[R] party for prediction [REPOST]

Fri Oct 12 17:58:03 CEST 2012

On Oct 12, 2012, at 1:37 AM, Ed wrote:

> Apologies for re-posting, my original message seems to have been
> overlooked by the moderators.
> 
No. Your original post _was_ forwarded to the list. On my machine it appeared at October 11, 2012 11:03:08 AM PDT.  No one responded. It seems possible that its lack of data or code is the reason for that state of affairs.

-- 
David.

> ---------- Forwarded message ----------
> From: Ed <icelus2k5 at gmail.com>
> Date: 11 October 2012 19:03
> Subject: party for prediction
> To: R-help at r-project.org
> 
> 
> Hi there
> 
> I'm experiencing some problems using the party package (specifically
> mob) for prediction. I have a real scalar y I want to predict from a
> real valued vector x and an integral vector z. mob seemed the ideal
> choice from the documentation.
> 
> The first problem I had was at some nodes in a partitioning tree, the
> components of x may be extremely highly correlated or effectively
> constant (that is x are not independent for all choices of components
> of z). When the resulting fit is fed into predict() the result is NA -
> this is not the same behaviour as models returned by say lm which
> ignore missing coefficients. I have fixed this by defining my own
> statsModel (myLinearModel - imaginative) which also ignores such
> coefficients when predicting.
> 
> The second problem I have is that I get "Cholesky not positive
> definite" errors at some nodes.

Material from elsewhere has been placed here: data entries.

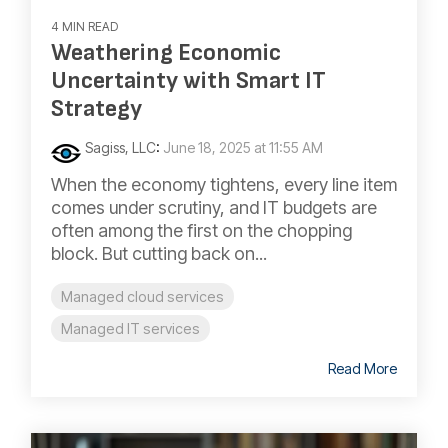
4 MIN READ
Weathering Economic
Uncertainty with Smart IT
Strategy
Sagiss, LLC
:
June 18, 2025 at 11:55 AM
When the economy tightens, every line item
comes under scrutiny, and IT budgets are
often among the first on the chopping
block. But cutting back on...
Managed cloud services
Managed IT services
Read More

I guess this is because of numerical
> error and degeneracy in the covariance matrix? Any thoughts on how to
> avoid having this happen would be welcome; it is ignorable though for
> now.
> 
> The third and really big problem I have is that when I apply mob to
> large datasets (say hundreds of thousands of elements) I get a
> "logical subscript too long" error inside mob_fit_fluctests. It's
> caught in a try(), and mob just gives up and treats the node as
> terminal. This is really hurting me though; with 1% of my data I can
> get a good fit and a worthwhile tree, but with the whole dataset I get
> a very stunted tree with a pretty useless prediction ability.
> 
> I guess what I really want to know is:
> (a) has anyone else had this problem, and if so how did they overcome it?
> (b) is there any way to get a line or stack trace out of a try()
> without source modification?
> (c) failing all of that, does anyone know of an alternative to mob
> that does the same thing; for better or worse I'm now committed to
> recursive partitioning over linear models, as per mob?
> (d) failing all of this, does anyone have a link to a way to rebuild,
> or locally modify, an R package (preferably windows, but anything
> would do)?
> 
> Sorry for the length of this post. If I should RTFM, please point me
> at any relevant manual by all means. I've spent a few days on this as
> you can maybe tell, but I'm far from being an R expert.
> 
> Thanks for any help you can give.
> 
> Best wishes,
> 
> Ed

David Winsemius, MD
Alameda, CA, USA